● WORK TO BE COMPLETED
Although the records include pictures, print only the rest, exactly as written.

Transcribed page contents:
○ ○ ○

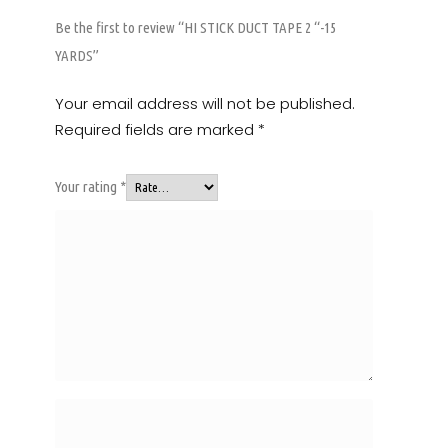
Be the first to review “HI STICK DUCT TAPE 2 “-15
YARDS”
Your email address will not be published.
Required fields are marked
*
Your rating
*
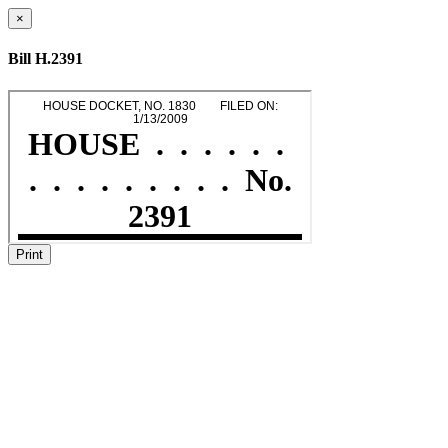
×
Bill H.2391
Print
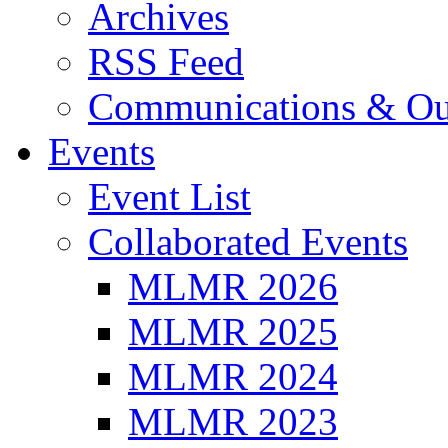
Archives
RSS Feed
Communications & Ou
Events
Event List
Collaborated Events
MLMR 2026
MLMR 2025
MLMR 2024
MLMR 2023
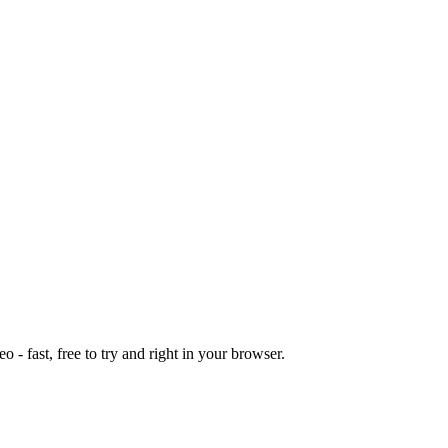
o - fast, free to try and right in your browser.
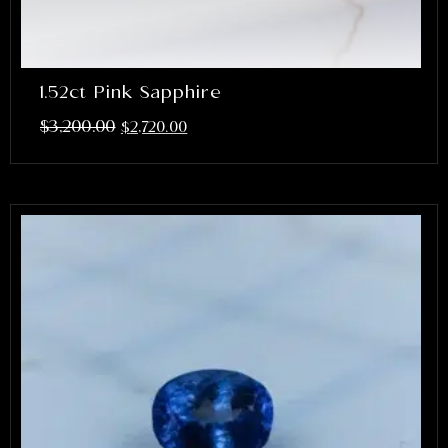
1.52ct Pink Sapphire
$
3,200.00
$
2,720.00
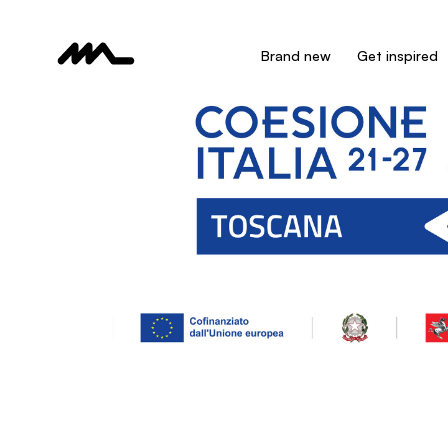
Brand new
Get inspired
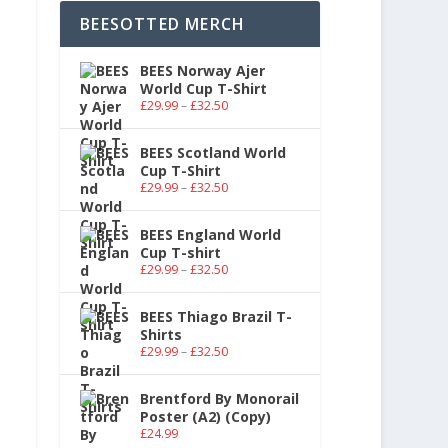
BEESOTTED MERCH
BEES Norway Ajer
World Cup T-Shirt
£
29.99
–
£
32.50
BEES Scotland World
Cup T-Shirt
£
29.99
–
£
32.50
BEES England World
Cup T-shirt
£
29.99
–
£
32.50
BEES Thiago Brazil T-
Shirts
£
29.99
–
£
32.50
Brentford By Monorail
Poster (A2) (Copy)
£
24.99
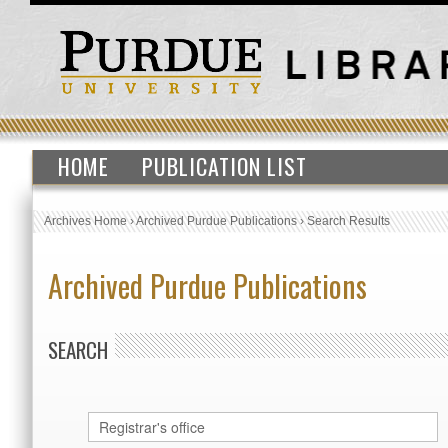
HOME
PUBLICATION LIST
Archives Home
›
Archived Purdue Publications
›
Search Results
Archived Purdue Publications
SEARCH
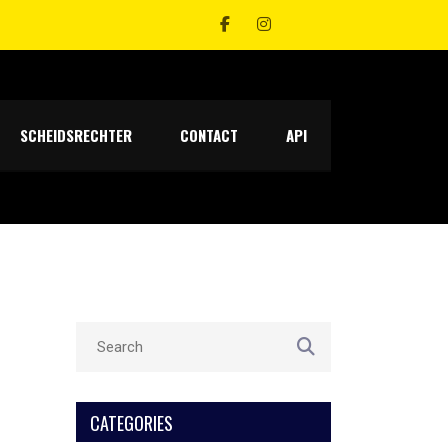
SCHEIDSRECHTER
CONTACT
API
CATEGORIES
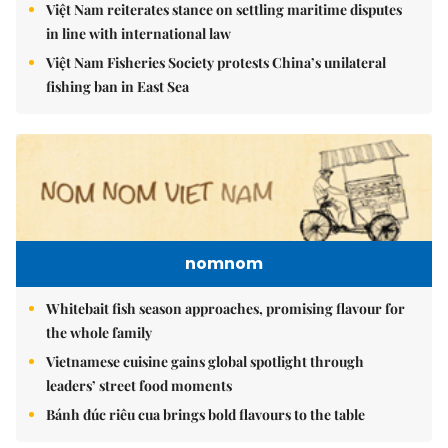
Việt Nam reiterates stance on settling maritime disputes
in line with international law
Việt Nam Fisheries Society protests China’s unilateral
fishing ban in East Sea
nomnom
Whitebait fish season approaches, promising flavour for
the whole family
Vietnamese cuisine gains global spotlight through
leaders’ street food moments
Bánh đúc riêu cua brings bold flavours to the table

○ ○ ○

● SOLUTION BELOW
Be the first to review “HI STICK DUCT TAPE 2 “-15
YARDS”
Your email address will not be published.
Required fields are marked
*
Your rating
*
×
Bill H.2391
Print
Archives
RSS Feed
Communications & Ou
Events
Event List
Collaborated Events
MLMR 2026
MLMR 2025
MLMR 2024
MLMR 2023
o - fast, free to try and right in your browser.
1.52ct Pink Sapphire
$
3,200.00
$
2,720.00
Brand new
Get inspired
BEESOTTED MERCH
BEES Norway Ajer
World Cup T-Shirt
£
29.99
–
£
32.50
BEES Scotland World
Cup T-Shirt
£
29.99
–
£
32.50
BEES England World
Cup T-shirt
£
29.99
–
£
32.50
BEES Thiago Brazil T-
Shirts
£
29.99
–
£
32.50
Brentford By Monorail
Poster (A2) (Copy)
£
24.99
HOME
PUBLICATION LIST
Archives Home
›
Archived Purdue Publications
›
Search Results
Archived Purdue Publications
SEARCH
SCHEIDSRECHTER
CONTACT
API
CATEGORIES
Việt Nam reiterates stance on settling maritime disputes
in line with international law
Việt Nam Fisheries Society protests China’s unilateral
fishing ban in East Sea
nomnom
Whitebait fish season approaches, promising flavour for
the whole family
Vietnamese cuisine gains global spotlight through
leaders’ street food moments
Bánh đúc riêu cua brings bold flavours to the table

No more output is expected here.